Maybe I’m not built to be happy. Like Dad isn’t. I want to ask Lanny about Dad, but I know she’ll just yell at me and tell me Dad’s a monster.

“Come on,” Lanny tells me, and I follow her to the steps and up into the house. Boot follows us inside and runs to jump into his fleece bed next to the fireplace. I pat him on the head, and he gives me a lick before sitting up to look out the window.

Javier isn’t inside. Well, he isn’t anywhere I can see him, which isn’t the same thing, I guess, but it feels weird. I go into my room and look out the window, and I see him out by the barn, pacing. He’s talking on the phone. It seems kind of intense.
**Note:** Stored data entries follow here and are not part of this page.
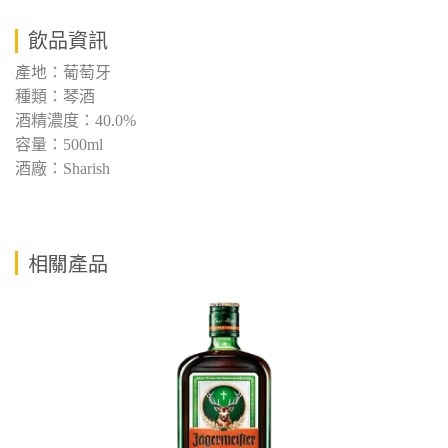
飲品資訊
產地：葡萄牙
種類：琴酒
酒精濃度：40.0%
容量：500ml
酒廠：Sharish
相關產品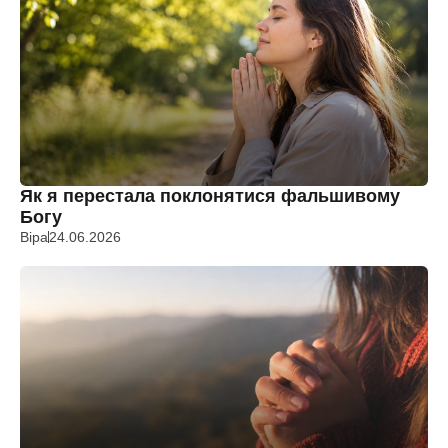
Як я перестала поклонятися фальшивому
Богу
Віра
24.06.2026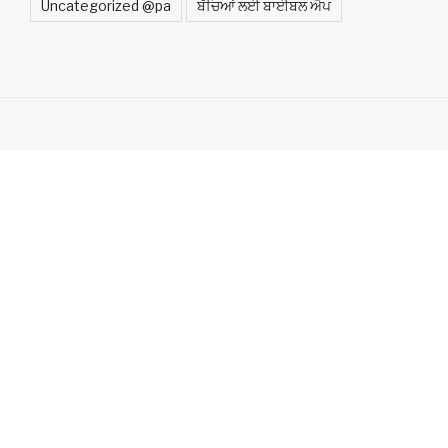
Uncategorized @pa
ਬੱਚਿਆਂ ਲਈ ਬਾਈਬਲ ਐਪ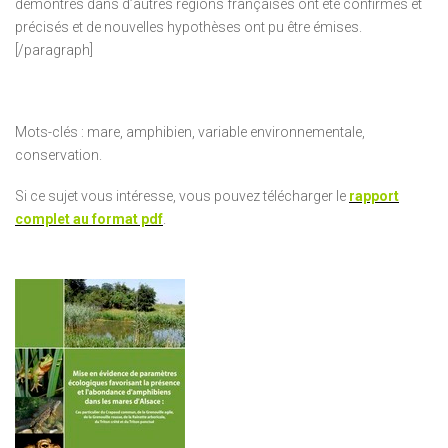
démontrés dans d’autres régions françaises ont été confirmés et
précisés et de nouvelles hypothèses ont pu être émises.
[/paragraph]
Mots-clés : mare, amphibien, variable environnementale,
conservation.
Si ce sujet vous intéresse, vous pouvez télécharger le
rapport
complet au format pdf
.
I feel like a ghost. Like nobody sees me anymore. Mom did, once. But Lanny just mostly sees me as someone who takes up space, I think. She still sometimes calls me ALB, Annoying Little Brother. Sometimes she means it.

I matter to Dad, though.

And though it isn’t smart, I keep taking the phone out of my pocket, wondering what it would be like to hear his voice.
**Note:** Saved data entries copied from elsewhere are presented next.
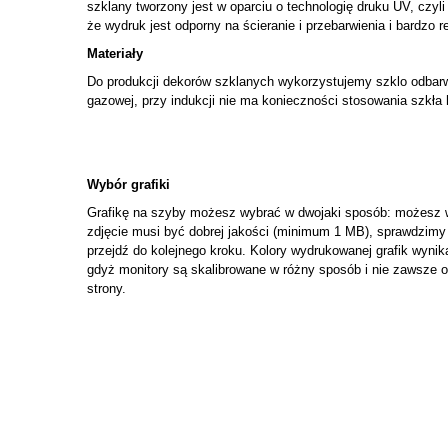
szklany tworzony jest w oparciu o technologię druku UV, czyli
że wydruk jest odporny na ścieranie i przebarwienia i bardzo r
Materiały
Do produkcji dekorów szklanych wykorzystujemy szklo odbarw
gazowej, przy indukcji nie ma konieczności stosowania szkła
Wybór grafiki
Grafikę na szyby możesz wybrać w dwojaki sposób: możesz wy
zdjęcie musi być dobrej jakości (minimum 1 MB), sprawdzimy 
przejdź do kolejnego kroku. Kolory wydrukowanej grafik wynik
gdyż monitory są skalibrowane w różny sposób i nie zawsze o
strony.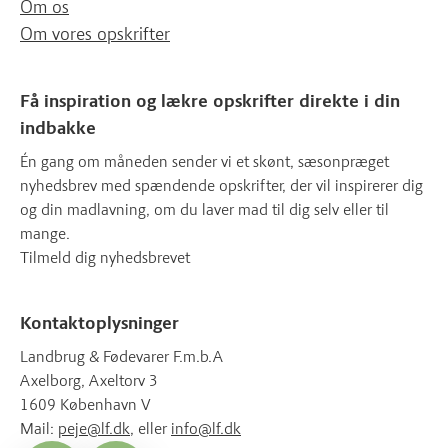
Om os
Om vores opskrifter
Få inspiration og lækre opskrifter direkte i din
indbakke
Én gang om måneden sender vi et skønt, sæsonpræget
nyhedsbrev med spændende opskrifter, der vil inspirerer dig
og din madlavning, om du laver mad til dig selv eller til
mange.
Tilmeld dig nyhedsbrevet
Kontaktoplysninger
Landbrug & Fødevarer F.m.b.A
Axelborg, Axeltorv 3
1609 København V
Mail:
peje@lf.dk
, eller
info@lf.dk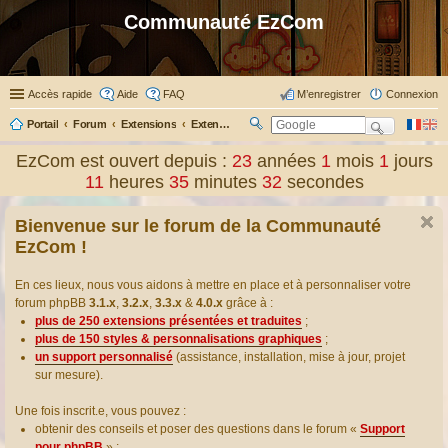
Communauté EzCom
Accès rapide
Aide
FAQ
M’enregistrer
Connexion
Portail
Forum
Extensions
Extensions présentées & traduites
R
ec
EzCom est ouvert depuis :
23
années
1
mois
1
jours
her
11
heures
35
minutes
32
secondes
ch
er
Bienvenue sur le forum de la Communauté
EzCom !
En ces lieux, nous vous aidons à mettre en place et à personnaliser votre
forum phpBB
3.1.x
,
3.2.x
,
3.3.x
&
4.0.x
grâce à :
plus de 250 extensions présentées et traduites
;
plus de 150 styles & personnalisations graphiques
;
un support personnalisé
(assistance, installation, mise à jour, projet
sur mesure).
Une fois inscrit.e, vous pouvez :
obtenir des conseils et poser des questions dans le forum «
Support
pour phpBB
» ;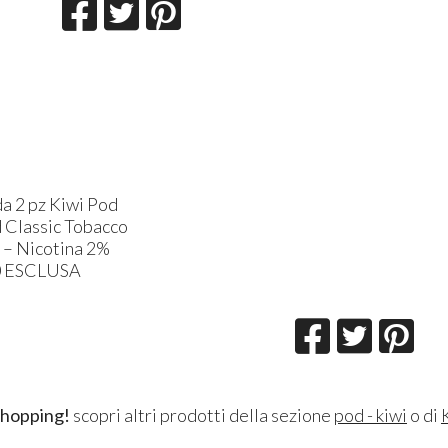
a 2 pz Kiwi Pod
d Classic Tobacco
l – Nicotina 2%
0
ESCLUSA
shopping!
scopri altri prodotti della sezione
pod - kiwi
o di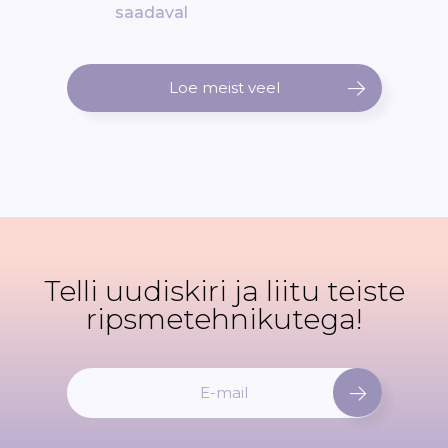
saadaval
Loe meist veel
Telli uudiskiri ja liitu teiste
ripsmetehnikutega!
L
i
i
t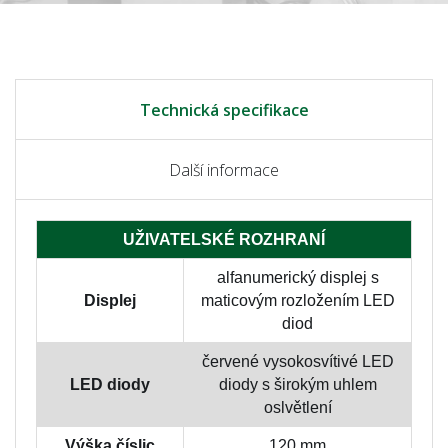
Technická specifikace
Další informace
UŽIVATELSKÉ ROZHRANÍ
alfanumerický displej s
Displej
maticovým rozložením LED
diod
červené vysokosvítivé LED
LED diody
diody s širokým uhlem
oslvětlení
Výška číslic
120 mm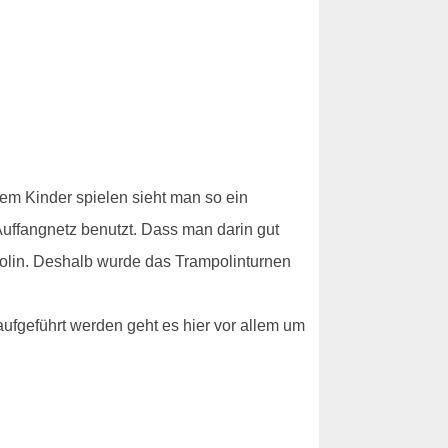
dem Kinder spielen sieht man so ein
 Auffangnetz benutzt. Dass man darin gut
polin. Deshalb wurde das Trampolinturnen
ufgeführt werden geht es hier vor allem um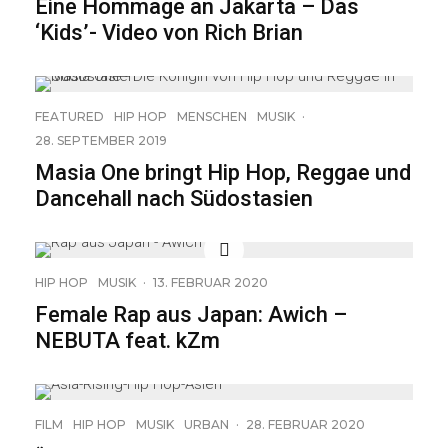
Eine Hommage an Jakarta – Das
‘Kids’- Video von Rich Brian
FEATURED
HIP HOP
MENSCHEN
MUSIK
·
28. SEPTEMBER 2019
Masia One bringt Hip Hop, Reggae und
Dancehall nach Südostasien
HIP HOP
MUSIK
·
13. FEBRUAR 2020
Female Rap aus Japan: Awich –
NEBUTA feat. kZm
FILM
HIP HOP
MUSIK
URBAN
·
28. FEBRUAR 2020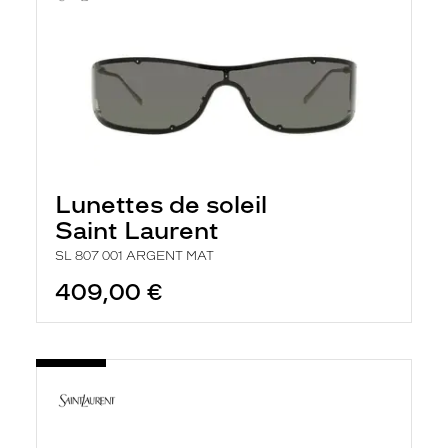
Lunettes de soleil
Saint Laurent
SL 807 001 ARGENT MAT
409,00 €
It’s after dinner, and I’m in my room reading, when I overhear Lanny talking to Javier. It’s not like she’s particularly loud, and normally I wouldn’t pay attention anyway, but she’s talking about Dad. I guess Javier and Kezia are still trying to do therapy for us. I hate to tell them how long my sister resisted saying anything to anybody the last time she was seeing a counselor. She doesn’t share.
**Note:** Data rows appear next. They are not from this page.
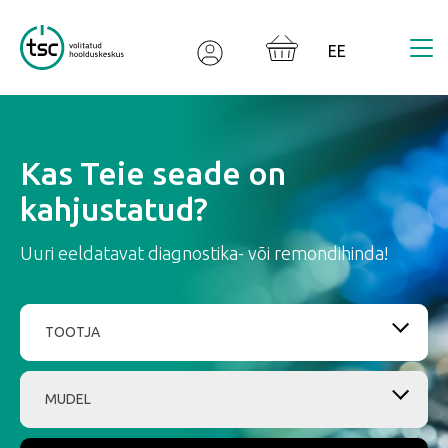
Valodas izvēle
Kas Teie seade on
kahjustatud?
Uuri eeldatavat diagnostika- või remondihinda!
TOOTJA
MUDEL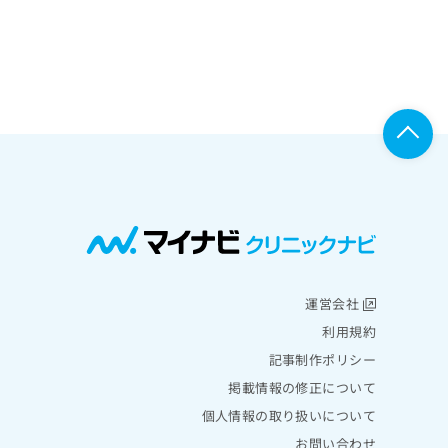
運営会社
利用規約
記事制作ポリシー
掲載情報の修正について
個人情報の取り扱いについて
お問い合わせ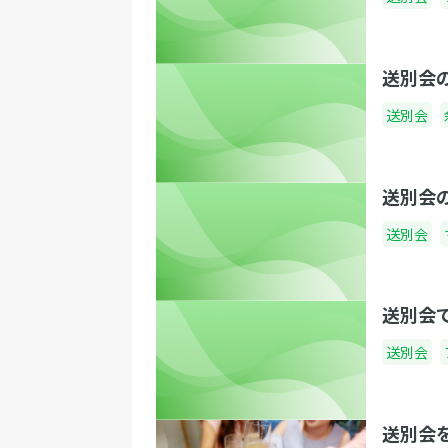
送別会
送別会
送別会
送別会
送別会
送別会
送別会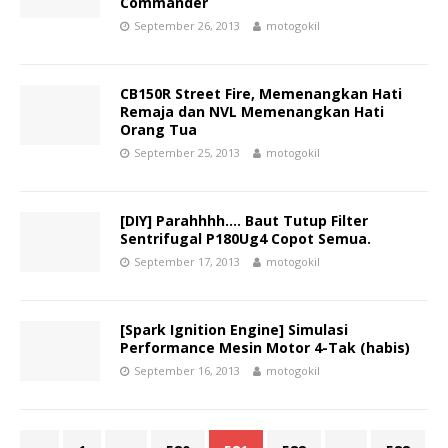
Commander
September 26, 2013
motogokil
CB150R Street Fire, Memenangkan Hati
Remaja dan NVL Memenangkan Hati
Orang Tua
September 25, 2013
motogokil
[DIY] Parahhhh…. Baut Tutup Filter
Sentrifugal P180Ug4 Copot Semua.
September 17, 2013
motogokil
[Spark Ignition Engine] Simulasi
Performance Mesin Motor 4-Tak (habis)
September 16, 2013
motogokil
Well, that’s not really true. She doesn’t share about herself. But she’s sharing about me.

“. . . not really a big deal for me,” she’s saying when I start listening and put my book facedown on my chest. “Dad, I mean. He never really scared me, exactly. He never cared much about me. It was always Connor more than anything else. He babied him, when he paid attention to anybody at all.”

Liar, I think. The idea of Dad scares her a lot. And the rest, about me? That’s kind of a lie, isn’t it? I’m not sure. My memories of Dad all have a weird flexibility to them, like I might have made them up.

Maybe Lanny’s are like that, too.

I can’t make out what Javier says. He’s farther away, and his voice is too low. But I can hear my sister’s reply.

“He’s always quiet, but since we left our house, it’s been way worse. He’s being weird. Maybe it’s just that he’s still dealing with being scared so bad, or maybe being in a strange place. I don’t know. Connor never says what he feels. He can be kind of sneaky.” She laughs a little, but it sounds flat.